We've come back from Vegas to kids who are a little bit different from the kids we left. They're a little bit more cognizant, a little bit more vocal, a little taller and chubbier and a whole lot more insistent on their ways. Call it asserting their independence.
Baby J has had the head start in that department since she was willful in-utero. But Evan is now a close second. Both know how to push and shove and know how to look offended and pout if told to NOT do something. And both have decidedly different outlooks and opinions about food. Evan will eat, almost anything and everything you put in front of him. But come milk time, he will purse his lips, clench his teeth and not let the teat through. I've resorted to tricking him into drinking milk by giving him cold fresh milk. But once the novelty of the cold sets in, he ignores it and runs away from the cup as soon as he catches sight of it. He'll drink his milk when he's going to bed, at night and during the night but nothing in the day. It can't be the milk because I've tried various things, breastmilk, formula, fresh milk, Pediasure. Even if we do eventually pin him down and get him to drink it, he'll drink less than half and he's off again. Part of me is concerned because the boy needs the calcium and despite him eating cheese and yogurt, it can't be enough. The other part of me thinks that he eats well, he drinks milk in the night, I survived on much less as a kid, I should be non-fazed.

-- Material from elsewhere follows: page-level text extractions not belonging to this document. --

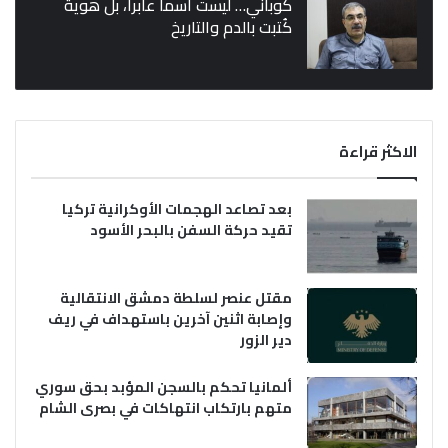
كوباني… ليست اسماً عابراً، بل هوية
كُتبت بالدم والتاريخ
الاكثر قراءة
بعد تصاعد الهجمات الأوكرانية تركيا
تقيد حركة السفن بالبحر الأسود
مقتل عنصر لسلطة دمشق الانتقالية
وإصابة اثنين آخرين باستهداف في ريف
دير الزور
ألمانيا تحكم بالسجن المؤبد بحق سوري
متهم بارتكاب انتهاكات في بصرى الشام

Then there's Jordan, my little headstrong Baby Dowager who will let nary a piece meat into her mouth. She's always been a little bit more fussy and a little bit more picky as an eater but recently, she fights at every meal time. She has to be distracted for us to shovel food into her mouth. On good days she will take it and keep it down, on bad days she will go all bulimic on us and we'll see in it reverse projectile. Sometimes she cracks us up by being wise to our ways and suck dry the food we've spooned into her mouth and eject a dried up piece of cud devoid of juices. She is happy to drink plain soup, sans veg or meat and eat plain rice. Once again, that worries me and is grounds for contention between her other caregivers and I. Because she is my daughter and because I'm naturally and instinctively protective over her and because I feel that her temperament is mine, I tend to defend her against anyone who attacks her for it and feel hurt on her behalf when she is accused of a variety of things. I may be the over-protective mother here but who can stand by and watch her daughter be accused of being scheming, of being spoilt, of purposely angering her other caregivers? Who can fault the child when food has become such a big issue and if the girl is anything like me, when pushed into a corner, will push back and won't give in. I read everywhere that food should not be a battle ground. That we should not cause the child to associate food as a stressor.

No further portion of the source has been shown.